By Christopher Cook

Published: Thursday, 29 February 2024 at 18:34 PM


Thomas Mohr, Romelia Lichtenstein et al; Chöre der Oper Halle; Staatskapelle Halle/Michael Wendeberg

CPO 555 553-2   138:42 mins (2 discs)

Composed to advance the cause of an independent Poland, Ignacy Paderewski’s Manru is deeply political. On the other hand, Alfred Nossig, whose libretto is based on a popular Polish novel, was a passionate advocate for the Jewish people to have their own state. And given that his hero Manru is a Roma, who has deserted his people to marry a Polish girl, Ulana, the Holocaust and the recent history of the Romani in Europe casts an ugly modern shadow across the opera.

Politics also appear to have undone Manru after its first triumphant performances in Dresden in 1901. Originally sung in German, the opera was subsequently performed in Polish – and then the work slipped between two linguistic stools.

However, the music falls between more stools than you’ll find in a Warsaw bar. Wagner races through both score and the plot, with Manru deserting Ulana and his child after a heavy day à la Siegfried in his forge while Ulana begs a Tristan-like potion from the villain of the piece, Urok. Then there’s a harvest festival with a short ballet that seems a refugee from Smetana’s The Bartered Bride, and music for violin and cimbalom that mimics the invented ‘gypsy’ music so relished in Central Europe’s cafes.

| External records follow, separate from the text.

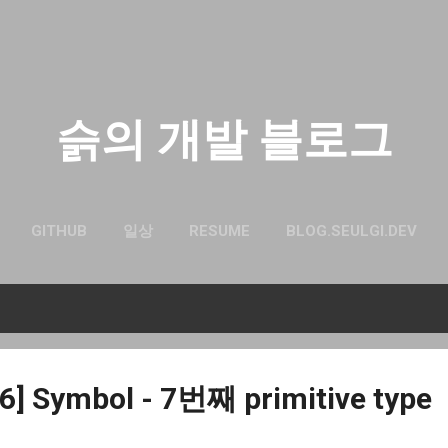
기본 콘텐츠로 건너뛰기
슭의 개발 블로그
GITHUB
일상
RESUME
BLOG.SEULGI.DEV
6] Symbol - 7번째 primitive type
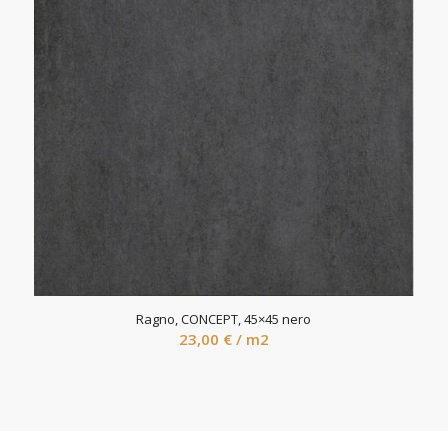
Ragno, CONCEPT, 45×45 nero
23,00
€
/ m2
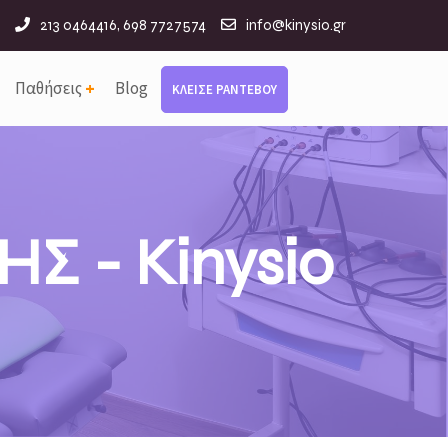
213 0464416, 698 7727574
info@kinysio.gr
Παθήσεις
Blog
ΚΛΕΙΣΕ ΡΑΝΤΕΒΟΥ
 - Kinysio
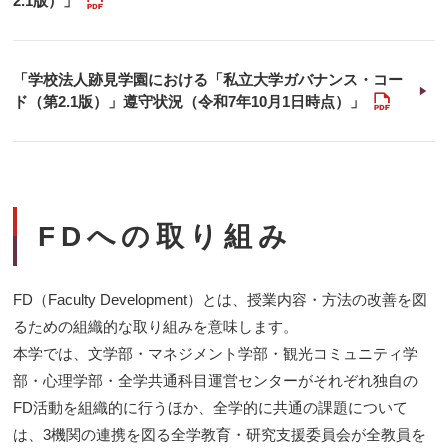
2.1版）」
「学校法人跡見学園における「私立大学ガバナンス・コー
PDF
ド（第2.1版）」遵守状況（令和7年10月1日時点）」
FDへの取り組み
FD（Faculty Development）とは、授業内容・方法の改善を図
るための組織的な取り組みを意味します。
本学では、文学部・マネジメント学部・観光コミュニティ学
部・心理学部・全学共通科目運営センターがそれぞれ独自の
FD活動を組織的に行うほか、全学的に共通の課題について
は、3機関の連携を図る全学教育・研究支援委員会が全教員を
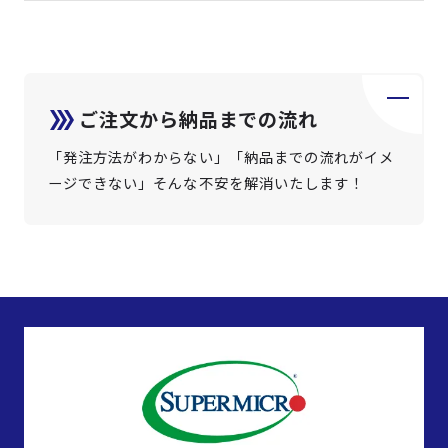
ご注文から納品までの流れ
「発注方法がわからない」「納品までの流れがイメ
ージできない」そんな不安を解消いたします！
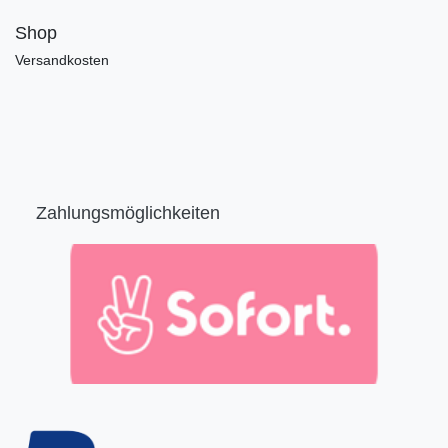
Shop
Versandkosten
Zahlungsmöglichkeiten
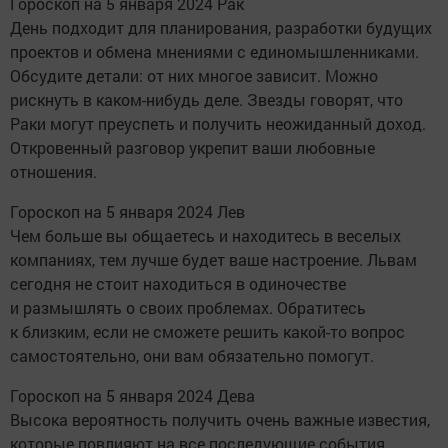
Гороскоп на 5 января 2024 Рак
День подходит для планирования, разработки будущих
проектов и обмена мнениями с единомышленниками.
Обсудите детали: от них многое зависит. Можно
рискнуть в каком-нибудь деле. Звезды говорят, что
Раки могут преуспеть и получить неожиданный доход.
Откровенный разговор укрепит ваши любовные
отношения.
Гороскоп на 5 января 2024 Лев
Чем больше вы общаетесь и находитесь в веселых
компаниях, тем лучше будет ваше настроение. Львам
сегодня не стоит находиться в одиночестве
и размышлять о своих проблемах. Обратитесь
к близким, если не сможете решить какой-то вопрос
самостоятельно, они вам обязательно помогут.
Гороскоп на 5 января 2024 Дева
Высока вероятность получить очень важные известия,
которые повлияют на все последующие события.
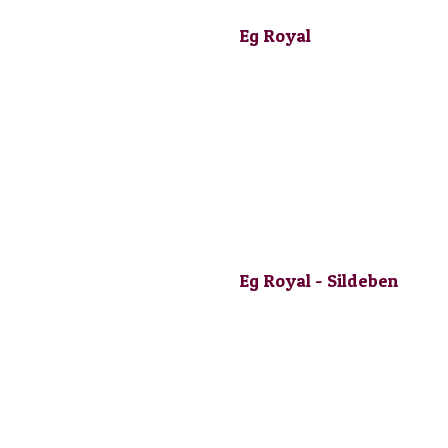
Eg Royal
Eg Royal - Sildeben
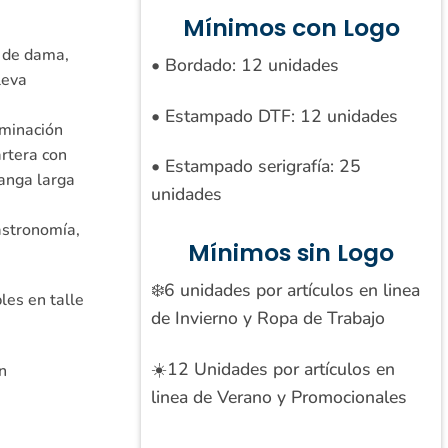
Mínimos con Logo
 de dama,
• Bordado: 12 unidades
leva
• Estampado DTF: 12 unidades
rminación
artera con
• Estampado serigrafía: 25
anga larga
unidades
astronomía,
Mínimos sin Logo
❄️6 unidades por artículos en linea
les en talle
de Invierno y Ropa de Trabajo
☀️12 Unidades por artículos en
n
linea de Verano y Promocionales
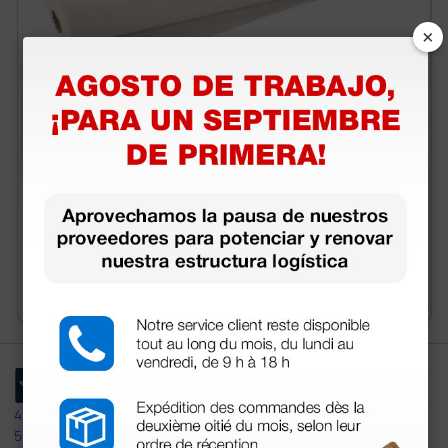
×
Rollo de papel para camillas - polietileno gofrado -
60 cm × 50 m
30,73 €
39,40 €
(Precio sin IVA)
6 rollos
4,4
/5
597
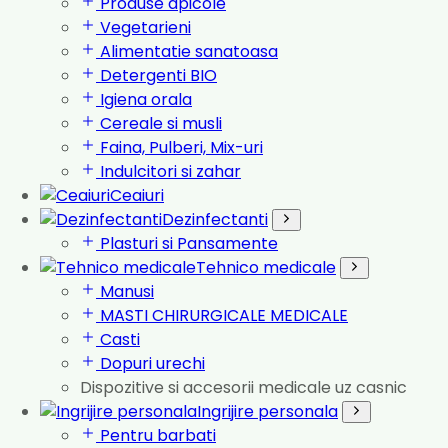
Produse apicole
Vegetarieni
Alimentatie sanatoasa
Detergenti BIO
Igiena orala
Cereale si musli
Faina, Pulberi, Mix-uri
Indulcitori si zahar
Ceaiuri
Dezinfectanti
Plasturi si Pansamente
Tehnico medicale
Manusi
MASTI CHIRURGICALE MEDICALE
Casti
Dopuri urechi
Dispozitive si accesorii medicale uz casnic
Ingrijire personala
Pentru barbati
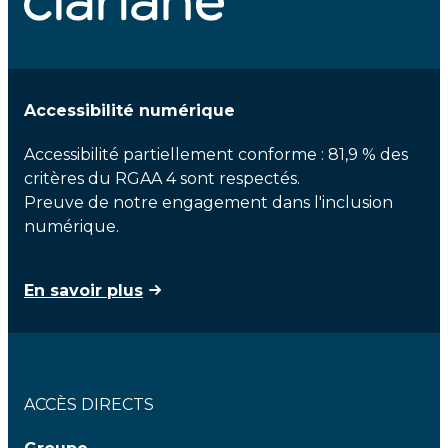
Accessibilité numérique
Accessibilité partiellement conforme : 81,9 % des
critères du RGAA 4 sont respectés.
Preuve de notre engagement dans l'inclusion
numérique.
En savoir plus
ACCÈS DIRECTS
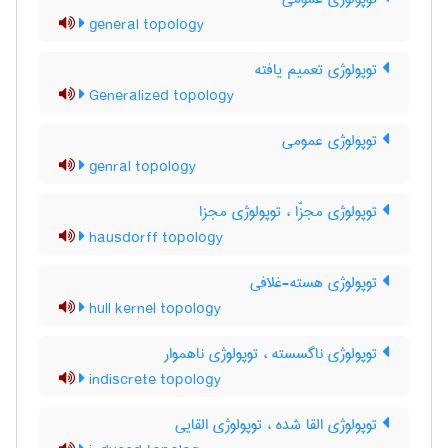
general topology
توپولوژی تعمیم یافته
Generalized topology
توپولوژی عمومی
genral topology
توپولوژی مجزّا ، توپولوژی مجزا
hausdorff topology
توپولوژی هسته-غلافی
hull kernel topology
توپولوژی ناگسسته ، توپولوژی ناهموار
indiscrete topology
توپولوژی القا شده ، توپولوژی القایی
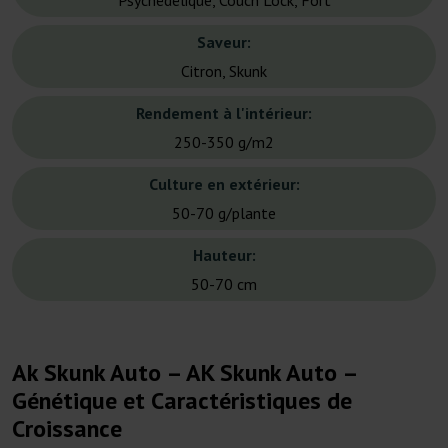
Psychédélique, Couch Lock, Fort
Saveur:
Citron, Skunk
Rendement à l'intérieur:
250-350 g/m2
Culture en extérieur:
50-70 g/plante
Hauteur:
50-70 cm
Ak Skunk Auto – AK Skunk Auto –
Génétique et Caractéristiques de
Croissance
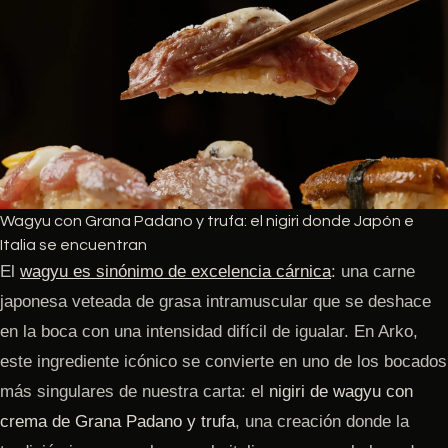
Wagyu con Grana Padano y trufa: el nigiri donde Japón e
Italia se encuentran
El
wagyu
es sinónimo de excelencia cárnica
: una carne
japonesa veteada de grasa intramuscular que se deshace
en la boca con una intensidad difícil de igualar. En Arko,
este ingrediente icónico se convierte en uno de los bocados
más singulares de nuestra carta: el
nigiri de wagyu con
crema de Grana Padano y trufa
, una creación donde la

Halle Opera field a dependable cast, with Romelia Lichtenstein impressive as Ulana, a properly dramatic soprano with a velvety lower register. The tessitura lies uncomfortably high for Manru and Thomas Mohr, like many a heldentenor, tires by the third act when he rejoins his people. As Urok, Levent Bakirci is a suitably Hagen-like villain. Michael Wendeberg in the pit works tirelessly to keep everything together, yet Manru stubbornly remains a cultural footnote.